Rappelé parmi les principaux édifices de la ville par Francesco Sansovino dans son Venetia Città Nobilissima, au XVIe siècle, comme le Sanudo dans ses Diarii le mentionne, on donna de nombreuses et mémorables fêtes données par la Compagnia della Calza dite des Immortali et celle dite des Ortolani en l’honneur de princes, ambassadeurs, patriciens et nobles dames et une, somptueuse, donnée par Pietro Pesaro en 1522 “pour son élection comme procureur de San Marco”. Remarquables les œuvres d’art que la famille Pesaro y avait recueilli et que l’on pouvait admirer à l’intérieur : (…) “excellentes peintures tant anciennes que modernes, dont des peintures merveilleuses comme une Samaritaine de la main du Pordenone ; une Adultère de Giorgione” (…).

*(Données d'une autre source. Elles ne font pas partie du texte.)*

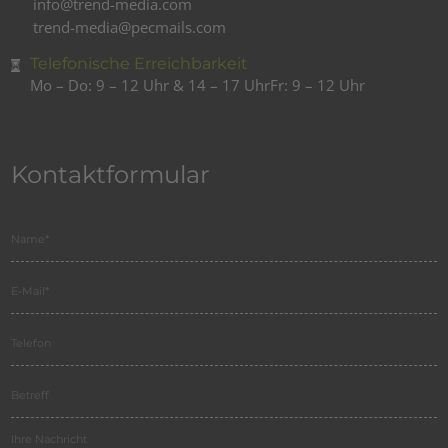
info@trend-media.com
trend-media@pecmails.com
Telefonische Erreichbarkeit
Mo – Do: 9 – 12 Uhr & 14 – 17 Uhr
Fr: 9 – 12 Uhr
Kontaktformular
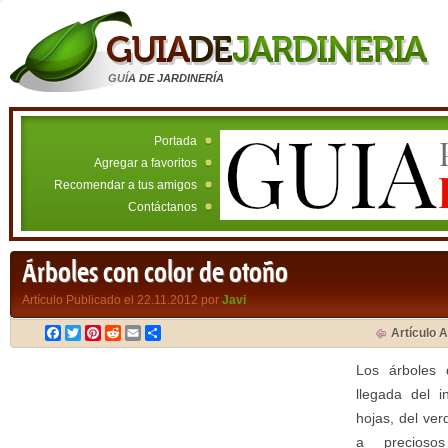
GUÍA DE JARDINERÍA
Portada
Agregar a favoritos
Recomendar a tus amigos
Contáctanos
Árboles con color de otoño
Artículo Publicado el 22.11.2012 por
Javi
Facebook
Twitter
Pinterest
Reddit
Email
Compartir
Artículo A
Los árboles 
llegada del i
hojas, del ver
a preciosos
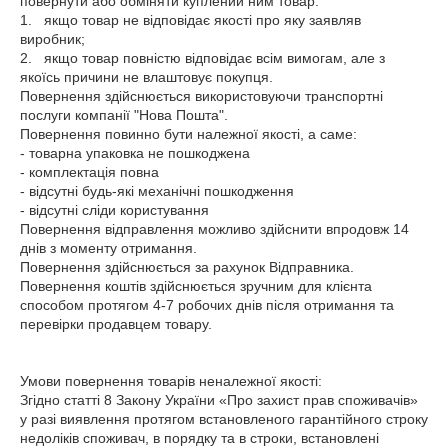
повернути або обміняти куплений ним товар:

1.   якщо товар не відповідає якості про яку заявляв 
виробник;

2.   якщо товар повністю відповідає всім вимогам, але з 
якоїсь причини не влаштовує покупця.

Повернення здійснюється використовуючи транспортні 
послуги компанії "Нова Пошта". 

Повернення повинно бути належної якості, а саме: 

- товарна упаковка не пошкоджена 

- комплектація повна 

- відсутні будь-які механічні пошкодження 

- відсутні сліди користування 

Повернення відправлення можливо здійснити впродовж 14 
днів з моменту отримання. 

Повернення здійснюється за рахунок Відправника. 

Повернення коштів здійснюється зручним для клієнта 
способом протягом 4-7 робочих днів після отримання та 
перевірки продавцем товару.

Умови повернення товарів неналежної якості: 

Згідно статті 8 Закону України «Про захист прав споживачів» 
у разі виявлення протягом встановленого гарантійного строку 
недоліків споживач, в порядку та в строки, встановлені 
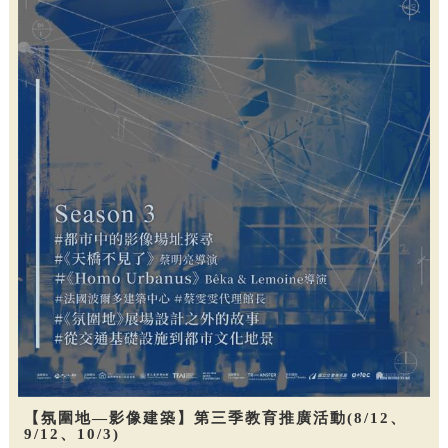
【氛圍地—影像建築】第三季教育推廣活動(8/12、
9/12、10/3)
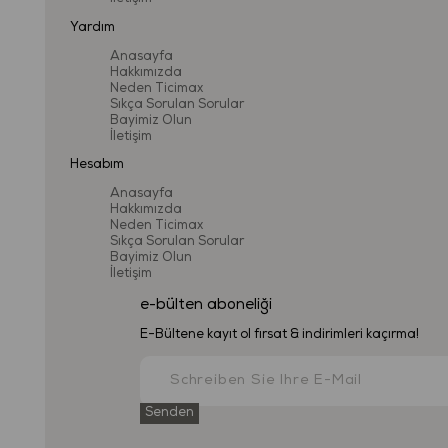
Yardım
Anasayfa
Hakkımızda
Neden Ticimax
Sıkça Sorulan Sorular
Bayimiz Olun
İletişim
Hesabım
Anasayfa
Hakkımızda
Neden Ticimax
Sıkça Sorulan Sorular
Bayimiz Olun
İletişim
e-bülten aboneliği
E-Bültene kayıt ol fırsat & indirimleri kaçırma!
Senden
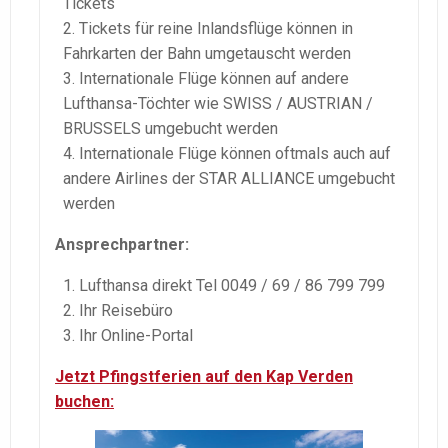
Tickets
Tickets für reine Inlandsflüge können in
Fahrkarten der Bahn umgetauscht werden
Internationale Flüge können auf andere
Lufthansa-Töchter wie SWISS / AUSTRIAN /
BRUSSELS umgebucht werden
Internationale Flüge können oftmals auch auf
andere Airlines der STAR ALLIANCE umgebucht
werden
Ansprechpartner:
Lufthansa direkt Tel 0049 / 69 / 86 799 799
Ihr Reisebüro
Ihr Online-Portal
Jetzt Pfingstferien auf den Kap Verden
buchen:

Les Pesaro de S. Bento s’étant éteint vers la fin du XVIIe siècle sans descendance mâle, l’édifice fut partagé en deux propriétés, une partie revint à Elena Pesaro, dernière héritière directe, le reste aux Pesaro de San Stae. De 1720 à 1825 environ, le palais est entièrement loué ; il abrita, entre autres, la Typographie Albrizzi, ainsi que des sociétés musicales comme l’Accademia degli Orfei à partir de 1786, et ensuite la Società Apolinnea qui s’est ensuite transférée au Théâtre La Fenice. Dans la seconde moitié du XIXe siècle, l’édifice fut fractionné en de nombreux appartements, ce qui entraina la création de nouvelles communications verticales et horizontales pour héberger environ 350 personnes dans d’humbles conditions. C’est donc dans un état de dégradation et de décadence qu’y entra pour la première en 1898 Mariano Fortuny Madrazo, attiré par cette beauté architectonique occupant une énorme pièce située dans les combles de l’édifice et qui devint son atelier. Au fil des ans, une fois rachetées les autres parties de l’immeuble, Fortuny commença avec patience et constance un travail de récupération de l’édifice : au fur et à mesure que les personnes s’en allaient, il libéra les appartements, réadapta les pièces, fit tomber les parois de division et les superstructures afin de reporter équilibre et proportion. Après une première utilisation consacrée à ses expérimentations artistiques et scéno-techniques, Fortuny fit du palais Pesaro-Orfei sa demeure. Installé dans un petit atelier en 1907, avec sa compagne et sa muse inspiratrice Henriette Nigrin qu’il épousera en 1924, après quelques années, deux étages entiers du palais sont occupés par l’extraordinaire atelier de création et d’impression de vêtements et de tissus en soie et en velours. Tandis que Mariano perfectionnait ses études et ses inventions, Henriette se consacrait entièrement à la direction de l’atelier en s’occupant de la partie la plus difficile, celle de la coloration.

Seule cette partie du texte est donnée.